Kota Depok merupakan salah satu kota penyanggah Jakarta yang baru memisahkan diri Bogor menjadi madya pada tahun 1999. Penetapan Depok menjadi kota yang dimekarkan adalah berdasarkan Undang-Undang Nomor 15 tahun 1999 tentang Pembentukan Kotamadya Daerah Tingkat II Depok.
Depok saat ini merupakan sub-urban yang menjadi hunian para pekerja Jakarta. Harga rumah yang cenderung lebih murah, menyebabkan banyak kaum urban Jakarta memilih Depok sebagai tempat tinggalnya.
Kota yang kini dihuni lebih dari 2,5 juta warga ini, mempunyai sejarah yang cukup memukau juga. Bisa dikatakan sejarah Depok juga mencerminkan pembebasan budak belian, sebuah praktik yang cukup lazim di kala pendudukan Belanda dahulu.
De Eerste Protestante Organisatie van Christenen
Pada tanggal 18 Mei 1696, seorang pejabat tinggi Vereenigde Oost-Indische Compagnie (VOC) membeli tanah yang mencakup pinggiran Batavia (Jakarta) dan Depok yang kita kenal saat ini.

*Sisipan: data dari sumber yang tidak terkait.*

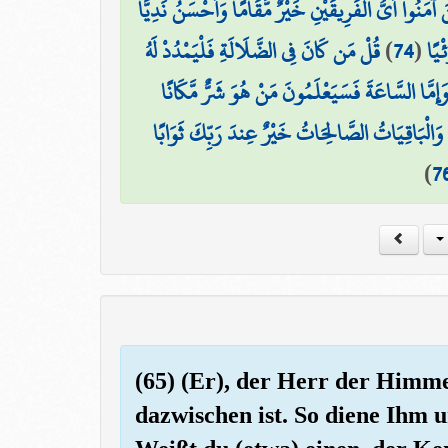
نَ آمَنُوا أَيُّ الْفَرِيقَيْنِ خَيْرٌ مَّقَامًا وَأَحْسَنُ نَدِيًّا
قُلْ مَن كَانَ فِي الضَّلَالَةِ فَلْيَمْدُدْ لَهُ
)
74
(
ْيًا
 وَإِمَّا السَّاعَةَ فَسَيَعْلَمُونَ مَنْ هُوَ شَرٌّ مَّكَانًا
ۗ وَالْبَاقِيَاتُ الصَّالِحَاتُ خَيْرٌ عِندَ رَبِّكَ ثَوَابًا
)
7
(65) (Er), der Herr der Himme
dazwischen ist. So diene Ihm u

Tanah tersebut dibeli dan dikhususkan sebagai lahan pertanian.
Orang itu adalah Cornelis Chastelein, yang kini lembaganya masih bisa kita temui di Jalan Pemuda, Kota Depok.

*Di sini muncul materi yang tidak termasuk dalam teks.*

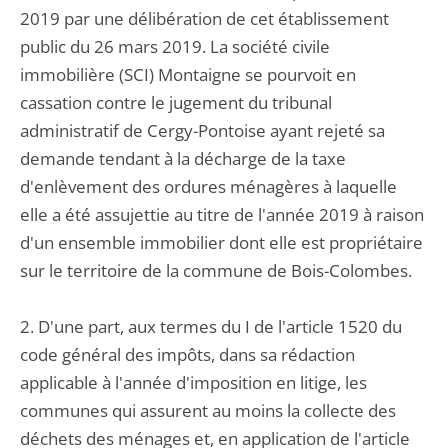
2019 par une délibération de cet établissement
public du 26 mars 2019. La société civile
immobilière (SCI) Montaigne se pourvoit en
cassation contre le jugement du tribunal
administratif de Cergy-Pontoise ayant rejeté sa
demande tendant à la décharge de la taxe
d'enlèvement des ordures ménagères à laquelle
elle a été assujettie au titre de l'année 2019 à raison
d'un ensemble immobilier dont elle est propriétaire
sur le territoire de la commune de Bois-Colombes.
2. D'une part, aux termes du I de l'article 1520 du
code général des impôts, dans sa rédaction
applicable à l'année d'imposition en litige, les
communes qui assurent au moins la collecte des
déchets des ménages et, en application de l'article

Baca Juga : Mitos Gado-gado: Sehat? Atau Picu Asam Urat?
Untuk menggarap lahan pertanian yang begitu besarnya, Chastelein mendatangkan pekerja dari berbagai daerah di Indonesia, juga Filipina. Selain menggarap pertanian, Chastelein yang seorang Kristen taat juga menyebarkan agama kepada para pekerjanya.
Oleh karenanya, didirikanlah sebuah padepokan Kristiani yang disebut De Esrste Organisatie van Christenen yang berarti Jemaat Kristen yang pertama. Dari nama padepokan inilah, banyak yang meyakini sebagai toponimi atau asal usul dari nama Kota Depok kini.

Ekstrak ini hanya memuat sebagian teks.